Zoom F4 Battery Life
In early 2017, I purchased a Zoom F4 digital recorder. Though I had been recording location sound for film for years, this is the first device I have owned that was designed for filmmaking. Prior to that, I had been using a Roland R-26, which was a step up from my Zoom H4n, which was designed for musicians.
Here is some important advice for anyone with new gear that runs on batteries that will be used on film sets or at events: understand the battery life. There is nothing worse than running out of battery in the middle of a production and not having sufficient replacements. How many spare batteries should you have? That depends on how long a good set of batteries lasts. You should find out from reliable sources, or you should perform your own tests.

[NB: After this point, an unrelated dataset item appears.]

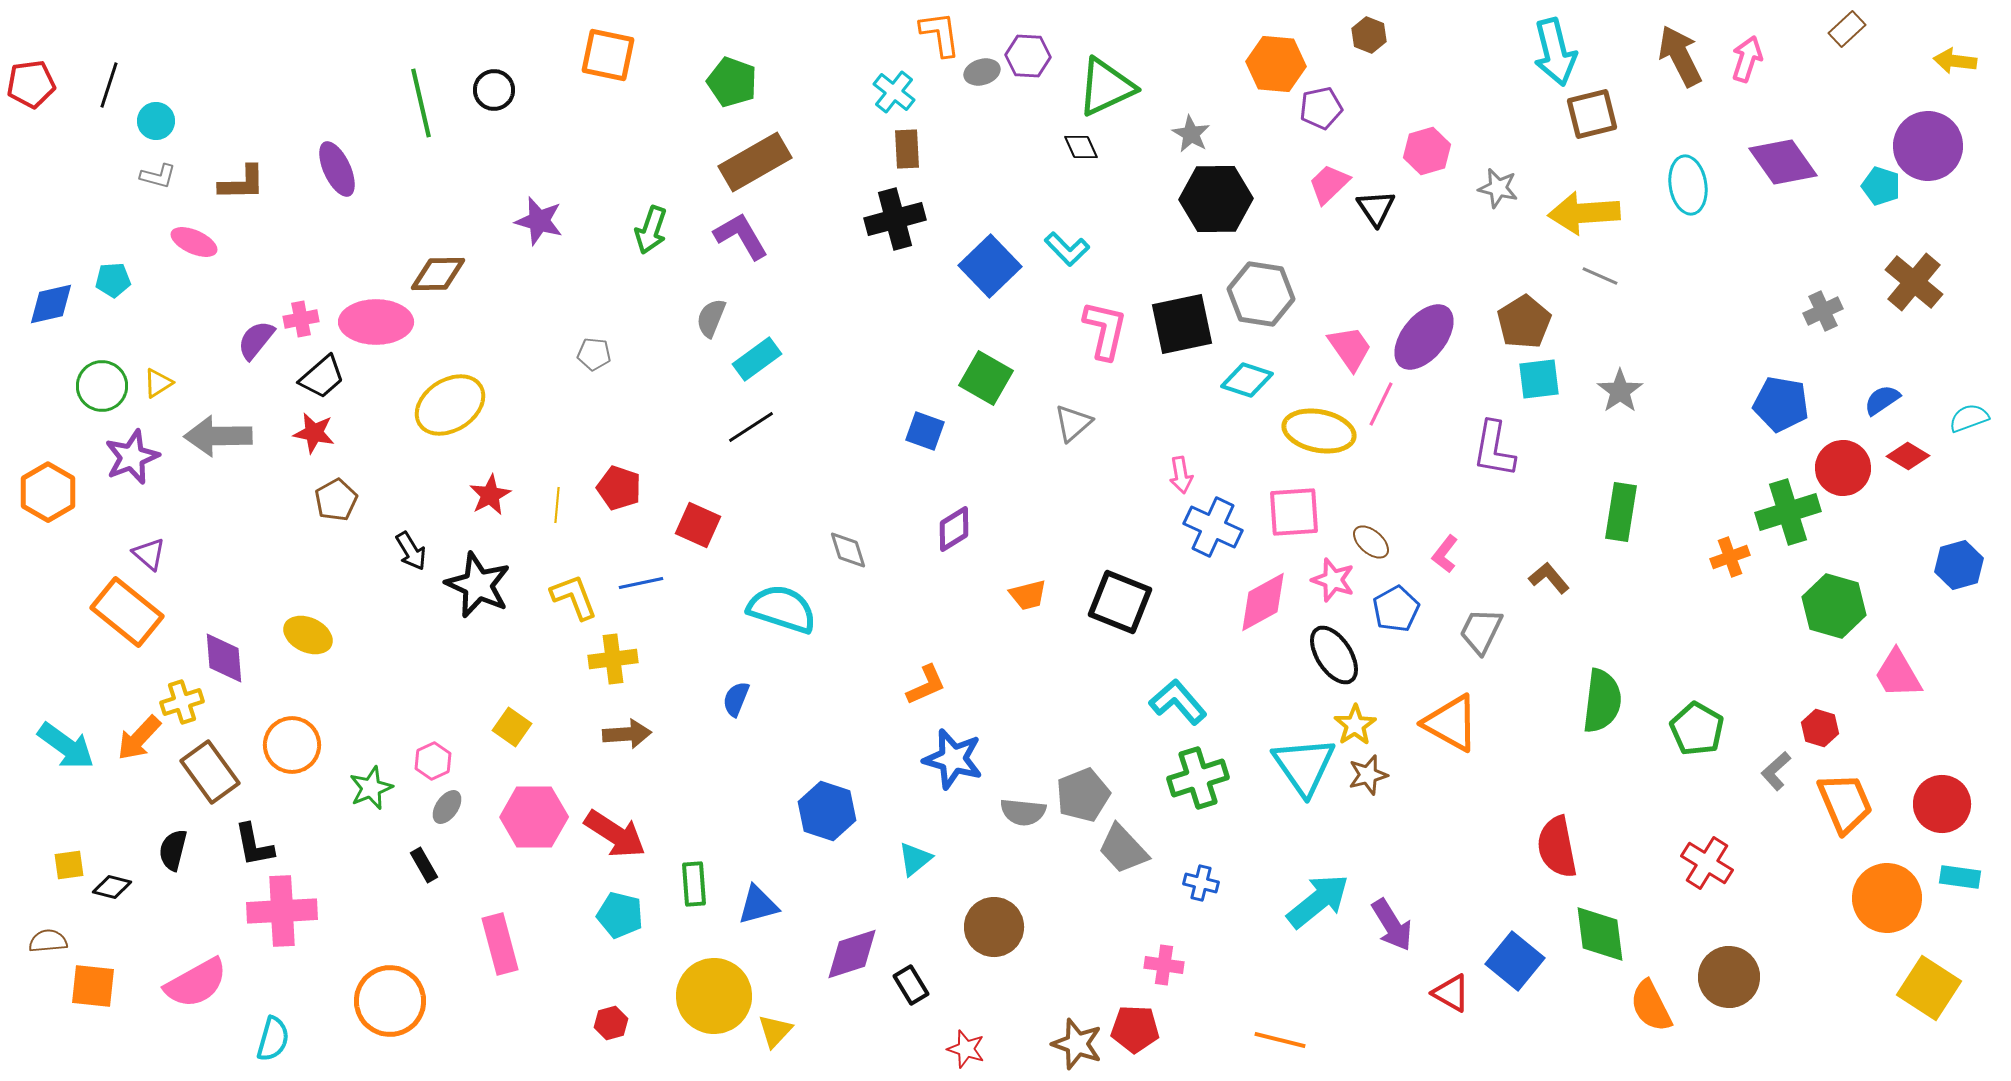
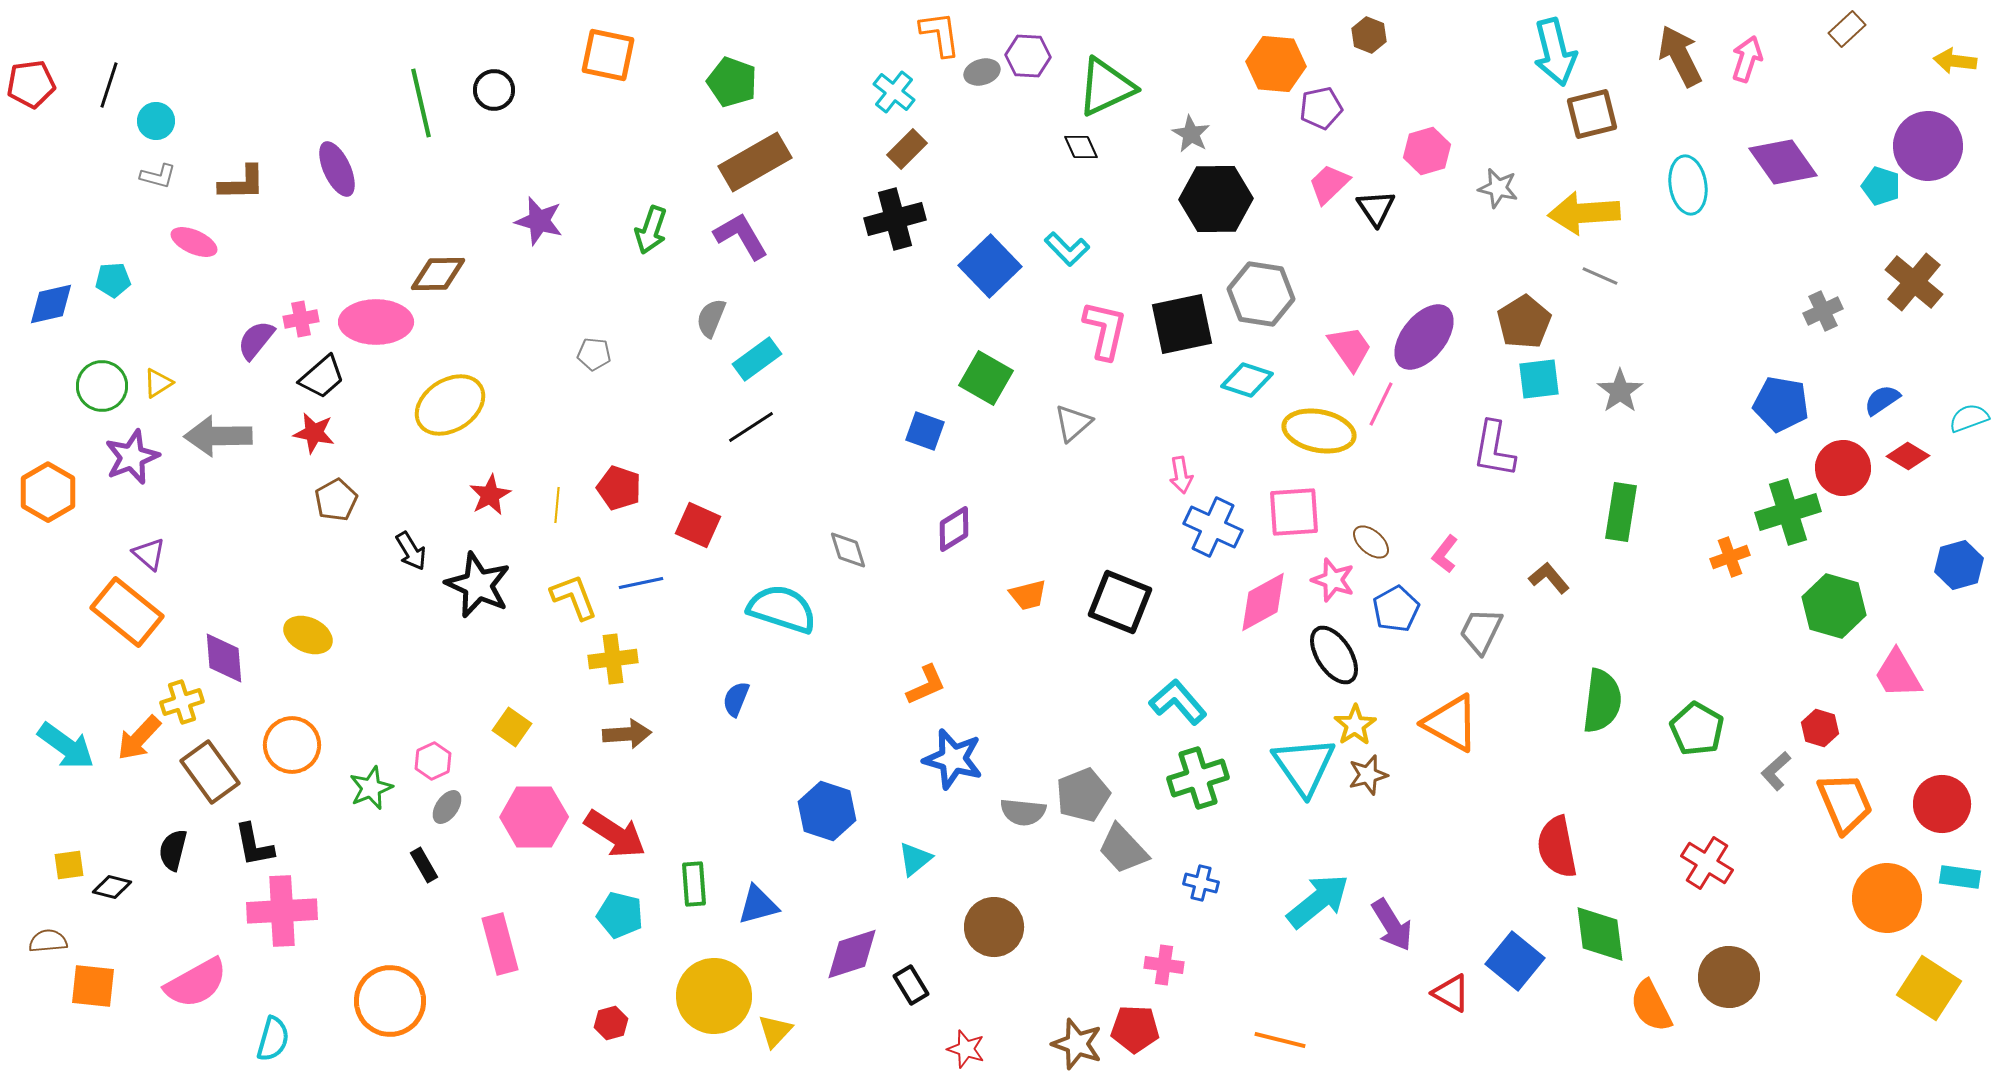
brown rectangle at (907, 149): rotated 48 degrees clockwise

(The manufacturer is not a reliable source. Case in point, Zoom suggests that the F4 will run for 3.5+ hours on NiMH batteries, but my own testing ran the device for over 10 hours.)
Eneloop Pro NiMH batteries have a stated capacity of 2550 mAh.
For my battery tests, I set up the recorder to record on four inputs, supplying phantom power on each to my most power hungry microphones, and plugged in a set of headphones. I informed the recorder that it had NiMH batteries. (As far as I can tell, this only affects the battery display.) The XLR outputs were turned off (which, you will see below, is relevant). I set up a video camera to watch the recorder. With a freshly charged set of batteries, I turned on the recorder, started it recording, and then walked away.
After 2 hours 13 minutes, the battery status dropped down to 3 bars. Remaining time, 78%.
After 4 hours 28 minutes, the battery status dropped down to 2 bars. Remaining time, 56%.
After 7 hours 57 minutes, the battery status dropped down to 1 bar. Remaining time, 23%.
After 9 hours 50 minutes, the battery status dropped down to 0 bars, and a window began popping up every 30 seconds warning, “Low Battery!” Remaining time, 3%.
After 10 hours 9 minutes, the device shut down. The end of the file was properly saved.
Other Battery Types
I conducted tests using the same test scenario with non-rechargeable alkaline and lithium batteries. Unfortunately, I deleted the data once I found they weren’t useful. All I can really say for sure is that lithium outlasted alkaline, and NiMh outlasted both.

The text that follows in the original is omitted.